UM students receive best paper awards at iFuzzy2016
強化計算機理解圖像能力 澳大獲國際最佳論文獎

25 Nov 2016

(From left) Dr Chen Long, UM students Guo Li and Wu Yingwen, and Prof Philip Chen
(左起)陳龍、郭莉、吳穎文、陳俊龍

A paper written by PhD student Guo Li and master's student Wu Yingwen from the Faculty of Science and Technology (FST), University of Macau (UM), received the Best Student Paper Award - First Place and the only Best Paper Award in Theory, respectively, at the 2016 International Conference on Fuzzy Theory and Its Applications (iFuzzy2016).

The students' paper, titled ‘Image Guided Fuzzy C-Means for Image Segmentation’, focuses on image segmentation, a fundamental technique in computer vision that is widely used in vision-based artificial intelligence tasks, as in the case of self-driving cars and medical image understanding.
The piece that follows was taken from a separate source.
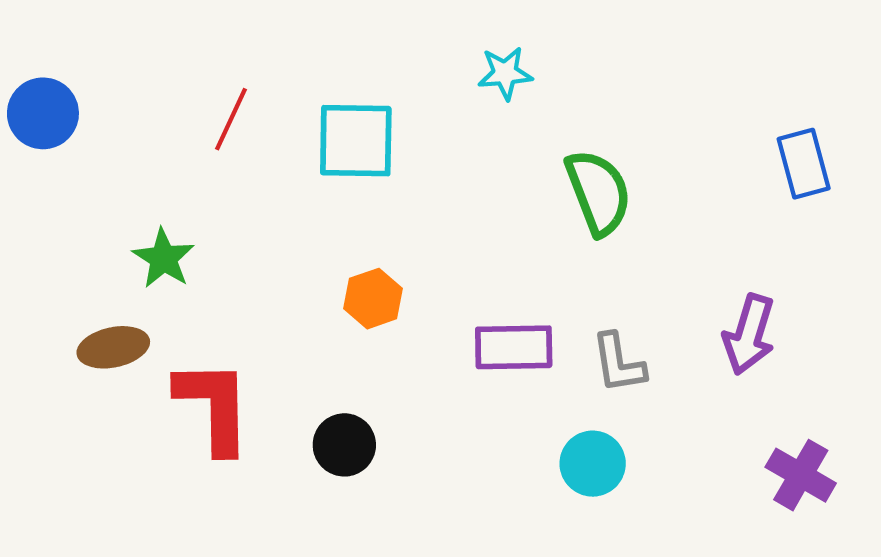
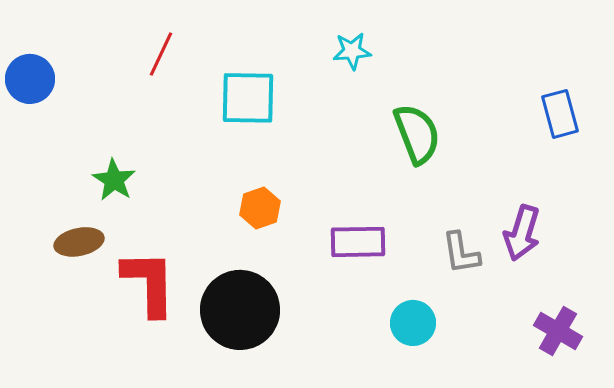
red line: (231, 119) -> (161, 54), moved
gray L-shape: (618, 363) -> (461, 253), moved
black circle: (344, 445) -> (240, 310), size x1.8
However, images of poor quality like the medical ones obtained via X-Ray or Ultrasound are difficult for computers to analyse. This paper proposes an image segmentation method based on fuzzy theory to solve this problem and increase the computers' capability to understand low-quality images.

The paper is co-authored with FST Assistant Professor Chen Long and Dean Philip Chen. Approximately 100 papers have been presented at this year's conference.

澳門大學科技學院博士生郭莉、碩士生吳穎文的論文“針對圖像分割的圖像引導模糊C均值聚類算法"賦予計算機思考能力,理解圖像內容。相關論文於“2016國際模糊理論及應用大會"上獲專家學者一致良評,奪“最佳學生論文第一名"及全場唯一的“最佳理論論文獎",顯示澳大計算機領域的研究水平獲得國際認可。

圖像分割是計算機視覺中的基礎任務,被廣泛應用於各種基於視覺的人工智能技術,如自動駕駛和醫學圖像理解中。但在一些實際應用,如對由X射線或超音波獲得的醫學影像進行分析時,不佳的圖像質量往往阻礙了對影像的理解。針對這個問題,論文利用模糊數學理論,提出了一種對低質量圖像也有較好效果的圖像分割方法,有效增強了計算機理解圖像的能力。論文由郭莉、吳穎文、澳大科技學院助理教授陳龍和院長陳俊龍共同撰寫。

今屆國際模糊理論及應用大會共有近百篇論文發表,旨在於提升與擴展模糊理論之廣泛應用。